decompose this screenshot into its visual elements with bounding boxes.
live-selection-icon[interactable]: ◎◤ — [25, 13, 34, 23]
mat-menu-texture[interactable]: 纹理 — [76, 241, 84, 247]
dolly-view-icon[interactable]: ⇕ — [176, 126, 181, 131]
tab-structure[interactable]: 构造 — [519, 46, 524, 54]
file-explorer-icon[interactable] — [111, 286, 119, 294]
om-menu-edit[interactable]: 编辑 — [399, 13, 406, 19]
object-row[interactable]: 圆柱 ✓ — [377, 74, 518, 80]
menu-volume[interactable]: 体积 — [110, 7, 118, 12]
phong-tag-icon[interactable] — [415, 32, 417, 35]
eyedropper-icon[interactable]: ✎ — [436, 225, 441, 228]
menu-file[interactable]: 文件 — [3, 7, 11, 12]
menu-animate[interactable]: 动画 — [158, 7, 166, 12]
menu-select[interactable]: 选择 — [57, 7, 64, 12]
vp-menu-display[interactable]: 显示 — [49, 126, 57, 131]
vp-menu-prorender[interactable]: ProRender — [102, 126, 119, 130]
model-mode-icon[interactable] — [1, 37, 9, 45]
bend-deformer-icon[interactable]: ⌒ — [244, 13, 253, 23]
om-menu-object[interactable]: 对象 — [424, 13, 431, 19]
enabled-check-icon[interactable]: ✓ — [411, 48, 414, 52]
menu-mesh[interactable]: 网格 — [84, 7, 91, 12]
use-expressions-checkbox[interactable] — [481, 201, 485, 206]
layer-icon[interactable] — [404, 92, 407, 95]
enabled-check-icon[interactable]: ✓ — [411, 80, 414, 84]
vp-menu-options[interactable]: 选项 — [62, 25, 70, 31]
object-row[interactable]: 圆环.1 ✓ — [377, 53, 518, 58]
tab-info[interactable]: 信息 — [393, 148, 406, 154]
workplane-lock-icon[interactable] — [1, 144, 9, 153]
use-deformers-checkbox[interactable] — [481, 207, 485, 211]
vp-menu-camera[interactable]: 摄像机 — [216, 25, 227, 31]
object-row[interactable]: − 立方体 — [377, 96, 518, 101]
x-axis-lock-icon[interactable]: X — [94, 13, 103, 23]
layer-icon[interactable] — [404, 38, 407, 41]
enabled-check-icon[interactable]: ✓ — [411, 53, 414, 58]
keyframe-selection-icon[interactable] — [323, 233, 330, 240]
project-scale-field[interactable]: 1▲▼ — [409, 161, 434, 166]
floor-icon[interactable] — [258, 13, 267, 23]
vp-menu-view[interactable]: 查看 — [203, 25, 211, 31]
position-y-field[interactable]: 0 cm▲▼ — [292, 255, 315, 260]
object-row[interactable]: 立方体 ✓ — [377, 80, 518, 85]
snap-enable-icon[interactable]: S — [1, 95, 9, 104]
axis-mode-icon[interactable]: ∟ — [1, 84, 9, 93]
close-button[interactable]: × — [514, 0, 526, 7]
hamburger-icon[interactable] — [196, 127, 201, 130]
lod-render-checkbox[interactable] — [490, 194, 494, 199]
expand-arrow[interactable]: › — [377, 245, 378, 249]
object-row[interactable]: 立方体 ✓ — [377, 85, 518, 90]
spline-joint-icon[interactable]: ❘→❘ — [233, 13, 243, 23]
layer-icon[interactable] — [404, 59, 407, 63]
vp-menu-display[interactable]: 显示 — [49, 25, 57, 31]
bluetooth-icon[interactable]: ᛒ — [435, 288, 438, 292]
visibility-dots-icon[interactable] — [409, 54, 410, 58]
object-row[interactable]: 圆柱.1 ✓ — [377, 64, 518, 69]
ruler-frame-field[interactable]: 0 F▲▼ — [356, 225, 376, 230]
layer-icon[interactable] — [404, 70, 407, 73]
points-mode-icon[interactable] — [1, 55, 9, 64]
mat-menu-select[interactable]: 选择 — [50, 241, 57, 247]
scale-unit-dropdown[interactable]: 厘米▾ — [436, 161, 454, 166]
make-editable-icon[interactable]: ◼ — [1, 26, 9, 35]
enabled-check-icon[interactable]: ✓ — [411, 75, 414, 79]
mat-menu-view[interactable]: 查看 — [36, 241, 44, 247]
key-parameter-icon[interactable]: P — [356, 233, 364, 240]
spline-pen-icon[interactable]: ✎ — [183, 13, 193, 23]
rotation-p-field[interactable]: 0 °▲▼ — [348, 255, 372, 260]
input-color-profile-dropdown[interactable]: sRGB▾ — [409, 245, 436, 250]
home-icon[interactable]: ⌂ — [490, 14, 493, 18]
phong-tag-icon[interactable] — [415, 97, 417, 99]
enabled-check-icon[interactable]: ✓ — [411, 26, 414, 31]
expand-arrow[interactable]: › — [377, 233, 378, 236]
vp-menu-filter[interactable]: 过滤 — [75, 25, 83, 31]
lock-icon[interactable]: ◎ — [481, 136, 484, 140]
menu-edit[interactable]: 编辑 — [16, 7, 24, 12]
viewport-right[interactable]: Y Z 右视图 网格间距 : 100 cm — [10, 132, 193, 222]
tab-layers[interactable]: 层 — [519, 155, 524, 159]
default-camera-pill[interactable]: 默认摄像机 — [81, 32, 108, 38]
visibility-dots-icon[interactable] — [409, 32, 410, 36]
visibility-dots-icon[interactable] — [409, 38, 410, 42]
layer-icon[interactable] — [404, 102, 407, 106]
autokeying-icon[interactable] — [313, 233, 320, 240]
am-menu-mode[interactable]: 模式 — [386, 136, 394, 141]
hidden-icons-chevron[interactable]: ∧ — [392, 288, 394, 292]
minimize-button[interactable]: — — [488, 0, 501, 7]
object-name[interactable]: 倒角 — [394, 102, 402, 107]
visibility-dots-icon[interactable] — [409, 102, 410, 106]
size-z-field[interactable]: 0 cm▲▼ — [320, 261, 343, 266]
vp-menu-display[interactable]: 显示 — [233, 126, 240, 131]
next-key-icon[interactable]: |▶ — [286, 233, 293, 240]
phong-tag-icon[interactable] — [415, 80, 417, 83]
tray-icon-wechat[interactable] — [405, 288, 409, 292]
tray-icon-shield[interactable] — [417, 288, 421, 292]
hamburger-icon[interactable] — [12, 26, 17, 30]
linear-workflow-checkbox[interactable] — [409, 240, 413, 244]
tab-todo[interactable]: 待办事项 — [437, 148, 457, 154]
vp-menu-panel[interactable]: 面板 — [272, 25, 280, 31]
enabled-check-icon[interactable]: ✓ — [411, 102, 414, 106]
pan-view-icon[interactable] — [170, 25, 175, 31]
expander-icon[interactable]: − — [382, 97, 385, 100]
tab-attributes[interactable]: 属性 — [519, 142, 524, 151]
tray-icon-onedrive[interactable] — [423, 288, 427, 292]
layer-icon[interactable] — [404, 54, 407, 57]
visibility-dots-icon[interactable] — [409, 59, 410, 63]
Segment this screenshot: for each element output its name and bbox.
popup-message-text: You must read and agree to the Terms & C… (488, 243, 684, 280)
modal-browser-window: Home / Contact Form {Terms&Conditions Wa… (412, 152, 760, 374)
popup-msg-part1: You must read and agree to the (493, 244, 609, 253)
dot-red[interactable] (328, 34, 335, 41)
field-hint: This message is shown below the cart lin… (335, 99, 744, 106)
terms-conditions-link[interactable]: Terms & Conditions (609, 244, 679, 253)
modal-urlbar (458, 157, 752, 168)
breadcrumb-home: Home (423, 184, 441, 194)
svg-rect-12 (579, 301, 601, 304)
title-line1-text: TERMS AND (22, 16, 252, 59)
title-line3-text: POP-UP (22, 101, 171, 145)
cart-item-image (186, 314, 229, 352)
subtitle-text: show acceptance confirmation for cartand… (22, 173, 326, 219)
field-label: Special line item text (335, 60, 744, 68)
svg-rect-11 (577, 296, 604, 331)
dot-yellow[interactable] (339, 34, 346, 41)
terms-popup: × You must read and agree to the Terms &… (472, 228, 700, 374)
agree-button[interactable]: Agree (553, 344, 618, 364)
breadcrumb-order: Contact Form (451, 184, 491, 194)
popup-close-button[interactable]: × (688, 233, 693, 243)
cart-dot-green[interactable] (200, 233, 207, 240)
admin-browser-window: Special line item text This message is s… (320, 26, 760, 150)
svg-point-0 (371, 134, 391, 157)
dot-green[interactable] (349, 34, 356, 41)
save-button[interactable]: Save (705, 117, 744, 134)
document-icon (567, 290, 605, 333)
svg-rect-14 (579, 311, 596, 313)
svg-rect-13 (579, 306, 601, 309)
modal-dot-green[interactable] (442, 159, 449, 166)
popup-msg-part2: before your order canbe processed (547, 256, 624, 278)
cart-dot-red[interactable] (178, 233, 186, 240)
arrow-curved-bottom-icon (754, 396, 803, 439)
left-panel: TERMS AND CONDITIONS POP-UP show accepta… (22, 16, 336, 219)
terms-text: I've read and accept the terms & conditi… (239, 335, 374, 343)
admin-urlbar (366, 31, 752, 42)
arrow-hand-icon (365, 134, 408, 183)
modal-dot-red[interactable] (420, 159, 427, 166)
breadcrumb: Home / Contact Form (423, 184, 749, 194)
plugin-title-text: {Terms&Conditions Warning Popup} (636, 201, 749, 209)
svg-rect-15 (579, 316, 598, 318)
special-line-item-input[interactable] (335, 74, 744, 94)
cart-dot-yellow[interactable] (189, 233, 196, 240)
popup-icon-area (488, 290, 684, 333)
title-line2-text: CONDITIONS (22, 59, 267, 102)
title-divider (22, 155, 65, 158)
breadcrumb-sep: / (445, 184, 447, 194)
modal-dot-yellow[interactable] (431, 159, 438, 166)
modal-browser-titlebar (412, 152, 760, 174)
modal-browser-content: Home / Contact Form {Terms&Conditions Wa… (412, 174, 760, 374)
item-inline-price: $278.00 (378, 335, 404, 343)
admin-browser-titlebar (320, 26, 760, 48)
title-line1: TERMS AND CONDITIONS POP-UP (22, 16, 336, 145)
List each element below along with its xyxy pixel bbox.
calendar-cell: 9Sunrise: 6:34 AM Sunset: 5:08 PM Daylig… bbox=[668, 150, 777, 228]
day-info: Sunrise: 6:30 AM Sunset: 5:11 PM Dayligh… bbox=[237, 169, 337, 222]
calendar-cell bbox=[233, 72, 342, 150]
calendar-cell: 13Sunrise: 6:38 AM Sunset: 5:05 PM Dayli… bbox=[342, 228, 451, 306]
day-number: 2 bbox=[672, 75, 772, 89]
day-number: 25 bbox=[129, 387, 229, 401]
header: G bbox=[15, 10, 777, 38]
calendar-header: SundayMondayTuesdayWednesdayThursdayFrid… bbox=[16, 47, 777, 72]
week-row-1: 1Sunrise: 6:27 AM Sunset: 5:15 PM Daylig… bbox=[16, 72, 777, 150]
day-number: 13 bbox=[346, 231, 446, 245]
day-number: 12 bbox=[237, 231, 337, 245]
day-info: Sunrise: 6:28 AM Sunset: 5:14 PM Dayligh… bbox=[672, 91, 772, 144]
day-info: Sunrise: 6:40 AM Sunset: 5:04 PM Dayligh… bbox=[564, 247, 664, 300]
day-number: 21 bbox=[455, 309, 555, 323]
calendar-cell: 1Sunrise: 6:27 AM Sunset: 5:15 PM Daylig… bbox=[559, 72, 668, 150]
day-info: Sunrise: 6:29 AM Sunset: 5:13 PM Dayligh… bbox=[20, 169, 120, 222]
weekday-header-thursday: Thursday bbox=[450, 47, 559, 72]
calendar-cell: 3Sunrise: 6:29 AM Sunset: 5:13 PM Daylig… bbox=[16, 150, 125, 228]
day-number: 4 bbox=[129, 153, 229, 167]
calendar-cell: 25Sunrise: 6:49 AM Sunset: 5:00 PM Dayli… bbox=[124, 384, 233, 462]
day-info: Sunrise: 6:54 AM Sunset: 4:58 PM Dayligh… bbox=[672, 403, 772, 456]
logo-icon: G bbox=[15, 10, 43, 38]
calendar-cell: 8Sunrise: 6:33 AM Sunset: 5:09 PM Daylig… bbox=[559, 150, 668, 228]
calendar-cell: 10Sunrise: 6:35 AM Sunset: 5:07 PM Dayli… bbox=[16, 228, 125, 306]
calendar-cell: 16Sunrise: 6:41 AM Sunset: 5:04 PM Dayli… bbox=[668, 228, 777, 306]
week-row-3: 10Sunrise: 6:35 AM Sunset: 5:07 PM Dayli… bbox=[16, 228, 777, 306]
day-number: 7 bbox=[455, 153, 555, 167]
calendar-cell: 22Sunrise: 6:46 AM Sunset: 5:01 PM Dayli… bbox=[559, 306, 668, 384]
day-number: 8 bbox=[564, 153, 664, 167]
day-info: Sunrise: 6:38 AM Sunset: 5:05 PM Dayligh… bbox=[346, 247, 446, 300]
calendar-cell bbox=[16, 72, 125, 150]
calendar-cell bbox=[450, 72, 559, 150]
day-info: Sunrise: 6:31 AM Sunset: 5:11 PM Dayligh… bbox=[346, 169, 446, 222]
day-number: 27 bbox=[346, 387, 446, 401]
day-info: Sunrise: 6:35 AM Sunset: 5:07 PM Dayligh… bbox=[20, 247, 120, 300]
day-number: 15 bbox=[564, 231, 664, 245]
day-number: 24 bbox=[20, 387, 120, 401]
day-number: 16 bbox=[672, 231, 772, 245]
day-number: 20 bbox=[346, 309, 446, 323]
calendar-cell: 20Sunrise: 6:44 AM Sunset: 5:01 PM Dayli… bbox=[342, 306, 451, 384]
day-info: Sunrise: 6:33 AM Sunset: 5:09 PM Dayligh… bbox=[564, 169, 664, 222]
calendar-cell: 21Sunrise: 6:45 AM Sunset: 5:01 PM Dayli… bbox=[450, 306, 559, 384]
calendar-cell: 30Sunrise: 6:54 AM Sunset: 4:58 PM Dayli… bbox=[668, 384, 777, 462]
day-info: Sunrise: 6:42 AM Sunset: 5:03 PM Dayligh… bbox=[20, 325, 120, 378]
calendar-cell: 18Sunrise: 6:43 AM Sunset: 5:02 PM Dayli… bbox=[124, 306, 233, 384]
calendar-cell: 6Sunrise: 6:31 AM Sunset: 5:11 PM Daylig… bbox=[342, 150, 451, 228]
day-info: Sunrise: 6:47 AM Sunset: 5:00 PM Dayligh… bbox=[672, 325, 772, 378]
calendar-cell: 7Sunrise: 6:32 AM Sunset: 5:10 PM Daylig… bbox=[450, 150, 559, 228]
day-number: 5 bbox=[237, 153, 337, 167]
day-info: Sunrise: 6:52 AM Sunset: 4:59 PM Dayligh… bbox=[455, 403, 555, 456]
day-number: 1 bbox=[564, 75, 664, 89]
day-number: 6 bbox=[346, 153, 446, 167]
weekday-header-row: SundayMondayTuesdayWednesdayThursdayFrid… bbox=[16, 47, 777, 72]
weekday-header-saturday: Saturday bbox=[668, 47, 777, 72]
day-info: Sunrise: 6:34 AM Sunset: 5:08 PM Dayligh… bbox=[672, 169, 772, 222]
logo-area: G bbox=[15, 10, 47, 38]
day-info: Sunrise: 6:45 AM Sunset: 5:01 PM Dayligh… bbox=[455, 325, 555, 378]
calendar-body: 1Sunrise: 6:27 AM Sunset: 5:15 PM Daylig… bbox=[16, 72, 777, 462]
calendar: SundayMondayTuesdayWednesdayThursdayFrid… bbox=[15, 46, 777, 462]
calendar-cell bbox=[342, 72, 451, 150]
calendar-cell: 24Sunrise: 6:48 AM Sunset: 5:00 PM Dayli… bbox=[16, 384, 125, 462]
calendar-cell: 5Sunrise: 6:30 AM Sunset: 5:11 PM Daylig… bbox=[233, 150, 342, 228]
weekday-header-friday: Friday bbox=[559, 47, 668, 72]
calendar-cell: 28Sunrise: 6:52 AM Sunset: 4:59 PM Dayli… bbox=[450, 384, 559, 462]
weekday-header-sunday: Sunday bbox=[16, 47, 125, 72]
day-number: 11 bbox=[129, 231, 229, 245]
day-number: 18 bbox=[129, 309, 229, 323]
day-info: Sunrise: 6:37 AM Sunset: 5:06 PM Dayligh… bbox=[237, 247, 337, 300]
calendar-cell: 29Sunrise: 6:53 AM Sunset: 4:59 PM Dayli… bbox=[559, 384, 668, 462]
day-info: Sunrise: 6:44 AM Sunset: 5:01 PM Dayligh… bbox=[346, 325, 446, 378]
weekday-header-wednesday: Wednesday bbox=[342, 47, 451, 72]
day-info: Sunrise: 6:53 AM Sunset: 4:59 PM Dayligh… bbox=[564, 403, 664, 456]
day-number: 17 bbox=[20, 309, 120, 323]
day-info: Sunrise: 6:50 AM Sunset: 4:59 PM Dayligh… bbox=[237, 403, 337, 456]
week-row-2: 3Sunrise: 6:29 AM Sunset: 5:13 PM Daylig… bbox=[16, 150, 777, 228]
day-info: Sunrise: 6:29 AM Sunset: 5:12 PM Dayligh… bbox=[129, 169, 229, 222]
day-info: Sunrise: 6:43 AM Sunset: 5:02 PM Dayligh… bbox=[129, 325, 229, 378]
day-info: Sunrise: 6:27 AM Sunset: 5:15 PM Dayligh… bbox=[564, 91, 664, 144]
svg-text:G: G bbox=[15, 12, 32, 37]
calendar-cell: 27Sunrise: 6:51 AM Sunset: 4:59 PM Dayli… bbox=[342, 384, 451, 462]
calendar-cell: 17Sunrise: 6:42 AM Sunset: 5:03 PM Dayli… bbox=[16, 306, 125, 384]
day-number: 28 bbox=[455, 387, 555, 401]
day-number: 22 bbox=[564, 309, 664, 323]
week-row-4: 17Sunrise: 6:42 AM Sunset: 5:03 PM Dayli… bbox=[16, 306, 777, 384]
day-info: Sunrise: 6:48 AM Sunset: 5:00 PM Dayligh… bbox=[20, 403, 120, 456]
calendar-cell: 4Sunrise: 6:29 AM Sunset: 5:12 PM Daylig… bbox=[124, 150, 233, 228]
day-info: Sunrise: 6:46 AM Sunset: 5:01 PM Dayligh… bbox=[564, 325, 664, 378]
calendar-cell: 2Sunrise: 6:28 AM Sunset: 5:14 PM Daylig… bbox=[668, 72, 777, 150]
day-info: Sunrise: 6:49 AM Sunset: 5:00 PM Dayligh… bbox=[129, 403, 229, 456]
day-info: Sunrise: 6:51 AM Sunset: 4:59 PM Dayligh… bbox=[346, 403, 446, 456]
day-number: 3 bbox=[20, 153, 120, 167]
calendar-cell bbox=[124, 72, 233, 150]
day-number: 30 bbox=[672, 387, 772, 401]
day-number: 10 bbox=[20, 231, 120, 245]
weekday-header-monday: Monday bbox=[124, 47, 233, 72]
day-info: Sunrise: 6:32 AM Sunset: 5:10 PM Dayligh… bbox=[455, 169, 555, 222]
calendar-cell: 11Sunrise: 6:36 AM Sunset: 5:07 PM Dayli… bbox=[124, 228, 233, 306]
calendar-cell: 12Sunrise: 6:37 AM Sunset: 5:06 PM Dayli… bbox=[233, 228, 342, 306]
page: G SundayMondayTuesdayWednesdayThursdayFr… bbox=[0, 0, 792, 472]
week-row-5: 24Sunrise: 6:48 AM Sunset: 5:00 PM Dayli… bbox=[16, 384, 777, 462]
******************************
(WHAT NEEDS TO BE DONE): Show all lines of the material in which the word "urlbar" can be found.

(FINAL ANSWER):
modal-urlbar (458, 157, 752, 168)
admin-urlbar (366, 31, 752, 42)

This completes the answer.